No team ever truly can know how a manager is going to react to a group of players, a city, a job. Joe Torre went to the New York Yankees a loser and left a four-time champion. Jim Leyland spent a year in Colorado before burning out. Hinch failed as a manager only to return to the front office, where he is hailed as one of the top young minds in the game. Matheny is about to take over the World Series champions, and …

And even if this doesn’t work, if he doesn’t win the Cardinals’ 12th title, that doesn’t make it a bad hire. The logic is sound, the duties well-filled, the risk manageable. Would experience help? Maybe for the first month.

Passan has a point, and the Cardinals are likely to surround Matheny with an experienced coaching staff. Longtime pitching coach Dave Duncan is returning, and even though third base coach Jose Oquendo was passed over for this job, he's likely to come back as well, and it's probable that the other Cardinals coaches will also return. Many of them were coaches when Matheny was the Cardinals' starting catcher from 2000 through 2004, so it's not as if he's unfamiliar with them. Three of those five teams made the playoffs with Matheny behind the plate.

The hiring of men like Ventura -- who is going to have a far less-experienced coaching staff with the White Sox -- and Matheny is very rare. Over the last 40 years, only six men have been hired as managers with less actual coaching or managing experience than these two. Three of them -- Dallas Green, Jim Fanning and A.J. Hinch -- had front office experience before donning the field manager's uniform. Passan says the Hinch comparison isn't valid:

Matheny is not Hinch for any number of reasons, the most important of which has nothing to do with either as a person. What matters for a manager who has never managed is the situation he inherits. The Cardinals are good. The Diamondbacks weren’t. Matheny commands great respect among a number of Cardinals veterans. Hinch came from a front office, whose relationship with players often is adversarial.

Perhaps true. But the fact that the Cardinals are good puts pressure on Matheny to win, especially coming off a World Series victory. That will be more difficult if Albert Pujols departs, though he and Matheny were teammates for four seasons, and perhaps that will help in retaining Pujols in St. Louis.

The other three hires made of men with no previous managing or coaching experience were all of men who became player-managers: Frank Robinson, Don Kessinger and Pete Rose. Robinson never managed a playoff team, but he did have a long (16 year) managing career; Rose's managing career ended for reasons you all know.

The best comp could be Kessinger. Like Matheny, he was viewed as a leader when he was a player and at age 36 in 1979, the White Sox thought they might be getting someone who could have a long managerial career when he finished playing; it was expected he would retire as a player after that year. Instead, Kessinger didn't even finish his first managerial season, fired after 106 games. He never managed nor coached in the major leagues again.

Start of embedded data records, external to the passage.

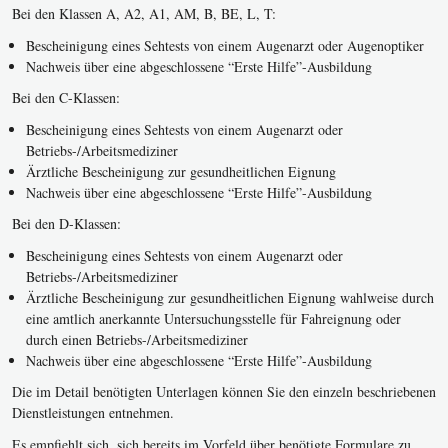
Bei den Klassen A, A2, A1, AM, B, BE, L, T:
Bescheinigung eines Sehtests von einem Augenarzt oder Augenoptiker
Nachweis über eine abgeschlossene “Erste Hilfe”-Ausbildung
Bei den C-Klassen:
Bescheinigung eines Sehtests von einem Augenarzt oder
Betriebs-/Arbeitsmediziner
Ärztliche Bescheinigung zur gesundheitlichen Eignung
Nachweis über eine abgeschlossene “Erste Hilfe”-Ausbildung
Bei den D-Klassen:
Bescheinigung eines Sehtests von einem Augenarzt oder
Betriebs-/Arbeitsmediziner
Ärztliche Bescheinigung zur gesundheitlichen Eignung wahlweise durch
eine amtlich anerkannte Untersuchungsstelle für Fahreignung oder
durch einen Betriebs-/Arbeitsmediziner
Nachweis über eine abgeschlossene “Erste Hilfe”-Ausbildung
Die im Detail benötigten Unterlagen können Sie den einzeln beschriebenen
Dienstleistungen entnehmen.
Es empfiehlt sich, sich bereits im Vorfeld über benötigte Formulare zu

And he was replaced by an even younger man, Tony La Russa. In 1979, few gave La Russa a chance to succeed, yet 32 years later he is being celebrated in retirement as one of the greatest managers in baseball history.

Perhaps John Mozeliak and Kenny Williams are ahead of the curve. Could "young manager with no experience" be the next Moneyball, the next market inefficiency to exploit? Mozeliak and Williams are taking a pretty big risk. They could be wrong; there's really no history of hires like this to say whether it will succeed or fail (Hinch notwithstanding).

But if they're right, watch for the next wave of managerial hires to be men very much like this.